→ **PROBLEM REQUIREMENTS**:
In this material, which lines include the string "Answear"? Show them.

→ **SUPPLIED DATA**:
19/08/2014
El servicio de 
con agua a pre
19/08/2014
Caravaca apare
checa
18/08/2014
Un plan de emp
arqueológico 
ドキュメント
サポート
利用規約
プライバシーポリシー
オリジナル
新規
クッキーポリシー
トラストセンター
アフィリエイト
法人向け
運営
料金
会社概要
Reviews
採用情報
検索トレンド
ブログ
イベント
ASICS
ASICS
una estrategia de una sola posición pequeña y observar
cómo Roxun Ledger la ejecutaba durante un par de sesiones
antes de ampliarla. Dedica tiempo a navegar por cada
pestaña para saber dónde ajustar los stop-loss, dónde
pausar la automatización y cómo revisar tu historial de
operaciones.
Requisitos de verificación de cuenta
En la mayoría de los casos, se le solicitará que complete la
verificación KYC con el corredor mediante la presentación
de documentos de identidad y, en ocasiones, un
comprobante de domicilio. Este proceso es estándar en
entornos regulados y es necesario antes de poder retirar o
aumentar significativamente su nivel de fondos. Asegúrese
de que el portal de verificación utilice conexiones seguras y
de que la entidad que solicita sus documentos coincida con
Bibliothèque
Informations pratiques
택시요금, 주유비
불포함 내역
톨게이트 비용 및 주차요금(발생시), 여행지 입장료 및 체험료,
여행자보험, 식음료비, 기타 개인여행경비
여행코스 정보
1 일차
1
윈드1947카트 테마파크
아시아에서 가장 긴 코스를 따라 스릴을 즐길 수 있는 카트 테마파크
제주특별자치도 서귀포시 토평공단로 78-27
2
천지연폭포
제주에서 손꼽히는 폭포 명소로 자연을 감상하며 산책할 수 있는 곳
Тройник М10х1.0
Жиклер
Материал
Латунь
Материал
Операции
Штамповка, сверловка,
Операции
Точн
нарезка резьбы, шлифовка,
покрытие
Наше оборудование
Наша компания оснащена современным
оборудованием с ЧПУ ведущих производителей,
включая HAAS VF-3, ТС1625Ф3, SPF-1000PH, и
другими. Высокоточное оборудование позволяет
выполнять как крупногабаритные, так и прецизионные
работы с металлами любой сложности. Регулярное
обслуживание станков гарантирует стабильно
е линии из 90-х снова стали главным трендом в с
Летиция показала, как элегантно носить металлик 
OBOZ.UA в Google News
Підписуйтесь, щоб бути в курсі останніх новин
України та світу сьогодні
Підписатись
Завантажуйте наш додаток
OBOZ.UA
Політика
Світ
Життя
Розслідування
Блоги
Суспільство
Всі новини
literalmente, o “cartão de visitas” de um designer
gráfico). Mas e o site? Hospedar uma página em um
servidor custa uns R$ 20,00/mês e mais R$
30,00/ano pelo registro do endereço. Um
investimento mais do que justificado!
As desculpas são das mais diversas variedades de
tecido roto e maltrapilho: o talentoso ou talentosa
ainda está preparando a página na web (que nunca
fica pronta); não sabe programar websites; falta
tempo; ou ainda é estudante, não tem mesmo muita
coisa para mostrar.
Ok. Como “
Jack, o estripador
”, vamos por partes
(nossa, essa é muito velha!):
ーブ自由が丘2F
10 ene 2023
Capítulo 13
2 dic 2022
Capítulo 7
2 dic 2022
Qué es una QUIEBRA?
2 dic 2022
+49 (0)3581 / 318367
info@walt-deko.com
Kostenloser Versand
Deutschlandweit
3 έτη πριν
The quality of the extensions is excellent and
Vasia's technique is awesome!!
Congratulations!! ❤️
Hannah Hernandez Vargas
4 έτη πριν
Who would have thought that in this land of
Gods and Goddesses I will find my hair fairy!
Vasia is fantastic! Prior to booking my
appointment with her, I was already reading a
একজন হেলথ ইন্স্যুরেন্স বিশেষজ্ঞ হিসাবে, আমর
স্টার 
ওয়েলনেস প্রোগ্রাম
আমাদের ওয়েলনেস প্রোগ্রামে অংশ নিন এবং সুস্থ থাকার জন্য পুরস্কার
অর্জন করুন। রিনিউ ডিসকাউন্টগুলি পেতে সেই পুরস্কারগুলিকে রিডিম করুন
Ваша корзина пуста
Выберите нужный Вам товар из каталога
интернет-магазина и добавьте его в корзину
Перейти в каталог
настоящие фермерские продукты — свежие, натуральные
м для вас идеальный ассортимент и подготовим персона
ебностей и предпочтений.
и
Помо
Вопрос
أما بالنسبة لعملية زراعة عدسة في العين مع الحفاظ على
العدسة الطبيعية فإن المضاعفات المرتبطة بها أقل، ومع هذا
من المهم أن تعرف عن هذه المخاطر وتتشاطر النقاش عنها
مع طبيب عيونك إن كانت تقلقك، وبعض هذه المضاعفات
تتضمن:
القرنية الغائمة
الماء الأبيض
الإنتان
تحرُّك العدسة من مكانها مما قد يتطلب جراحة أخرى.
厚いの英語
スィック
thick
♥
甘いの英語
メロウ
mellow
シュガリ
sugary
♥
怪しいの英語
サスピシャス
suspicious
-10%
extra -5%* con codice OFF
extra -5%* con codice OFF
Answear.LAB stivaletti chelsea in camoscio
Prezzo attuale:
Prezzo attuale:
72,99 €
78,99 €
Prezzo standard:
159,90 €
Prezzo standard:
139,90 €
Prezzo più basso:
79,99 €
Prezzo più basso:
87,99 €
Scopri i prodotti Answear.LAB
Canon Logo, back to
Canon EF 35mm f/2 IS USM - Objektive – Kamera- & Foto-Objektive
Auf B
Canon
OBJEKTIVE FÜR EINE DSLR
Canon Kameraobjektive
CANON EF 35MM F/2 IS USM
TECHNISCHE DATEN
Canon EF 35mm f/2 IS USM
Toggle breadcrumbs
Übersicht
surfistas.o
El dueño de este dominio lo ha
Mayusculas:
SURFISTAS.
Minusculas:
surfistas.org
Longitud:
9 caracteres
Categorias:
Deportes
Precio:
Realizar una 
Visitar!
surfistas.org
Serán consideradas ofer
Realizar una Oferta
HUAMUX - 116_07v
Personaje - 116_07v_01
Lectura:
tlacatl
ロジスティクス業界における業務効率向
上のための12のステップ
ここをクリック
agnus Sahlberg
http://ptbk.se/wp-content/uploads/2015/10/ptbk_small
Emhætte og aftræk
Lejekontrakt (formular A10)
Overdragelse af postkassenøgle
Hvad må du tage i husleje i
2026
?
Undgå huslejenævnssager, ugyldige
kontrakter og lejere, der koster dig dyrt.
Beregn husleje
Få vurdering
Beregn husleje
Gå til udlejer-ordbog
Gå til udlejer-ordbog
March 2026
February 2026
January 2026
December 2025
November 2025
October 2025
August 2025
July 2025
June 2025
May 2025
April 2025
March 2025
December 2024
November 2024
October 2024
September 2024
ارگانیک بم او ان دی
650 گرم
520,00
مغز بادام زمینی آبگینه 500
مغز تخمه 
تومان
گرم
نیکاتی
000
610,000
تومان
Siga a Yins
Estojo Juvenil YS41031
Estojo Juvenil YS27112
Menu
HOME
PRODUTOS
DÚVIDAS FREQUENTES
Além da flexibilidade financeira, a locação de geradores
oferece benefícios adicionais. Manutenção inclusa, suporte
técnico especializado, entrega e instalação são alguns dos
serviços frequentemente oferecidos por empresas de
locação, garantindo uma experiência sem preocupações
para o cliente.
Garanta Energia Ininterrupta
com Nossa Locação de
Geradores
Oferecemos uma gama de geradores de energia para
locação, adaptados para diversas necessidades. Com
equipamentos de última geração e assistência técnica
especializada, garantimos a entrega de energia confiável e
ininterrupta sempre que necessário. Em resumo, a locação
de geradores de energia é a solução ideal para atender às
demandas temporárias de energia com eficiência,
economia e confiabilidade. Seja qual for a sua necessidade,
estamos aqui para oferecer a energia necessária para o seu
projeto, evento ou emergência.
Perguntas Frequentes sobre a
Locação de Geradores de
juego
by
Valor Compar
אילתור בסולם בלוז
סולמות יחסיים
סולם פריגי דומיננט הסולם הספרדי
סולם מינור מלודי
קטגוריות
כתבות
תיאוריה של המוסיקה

→ **RESPONSE BOX**:
Answear.LAB stivaletti chelsea in camoscio
Scopri i prodotti Answear.LAB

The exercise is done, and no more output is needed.